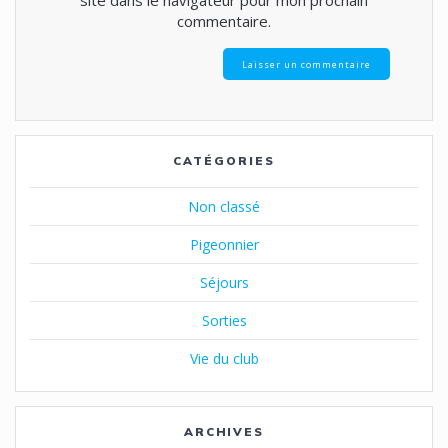
site dans le navigateur pour mon prochain
commentaire.
CATÉGORIES
Non classé
Pigeonnier
Séjours
Sorties
Vie du club
ARCHIVES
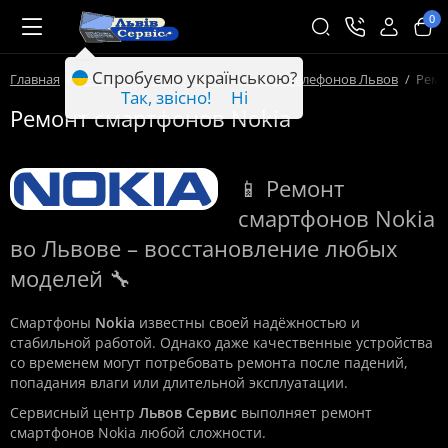
0
Спробуємо українською?
Главная
Ремонт техники Львов
Ремонт телефонов Львов
Ремо
Так, звісно!
Ні
Ремонт смартфонов Nokia
📱 Ремонт
смартфонов Nokia
во Львове – восстановление любых
моделей 🔧
Смартфоны
Nokia
известны своей надёжностью и
стабильной работой. Однако даже качественные устройства
со временем могут потребовать ремонта после падений,
попадания влаги или длительной эксплуатации.
Сервисный центр
Львов Сервис
выполняет ремонт
смартфонов Nokia любой сложности.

========

◆ Problem statement ◆
Output all the material verbatim, skipping every image.

◆ Written reply ◆
site dans le navigateur pour mon prochain
commentaire.
CATÉGORIES
Non classé
Pigeonnier
Séjours
Sorties
Vie du club
ARCHIVES
0
Спробуємо українською?
Главная
Ремонт техники Львов
Ремонт телефонов Львов
Ремо
Так, звісно!
Ні
Ремонт смартфонов Nokia
📱 Ремонт
смартфонов Nokia
во Львове – восстановление любых
моделей 🔧
Смартфоны
Nokia
известны своей надёжностью и
стабильной работой. Однако даже качественные устройства
со временем могут потребовать ремонта после падений,
попадания влаги или длительной эксплуатации.
Сервисный центр
Львов Сервис
выполняет ремонт
смартфонов Nokia любой сложности.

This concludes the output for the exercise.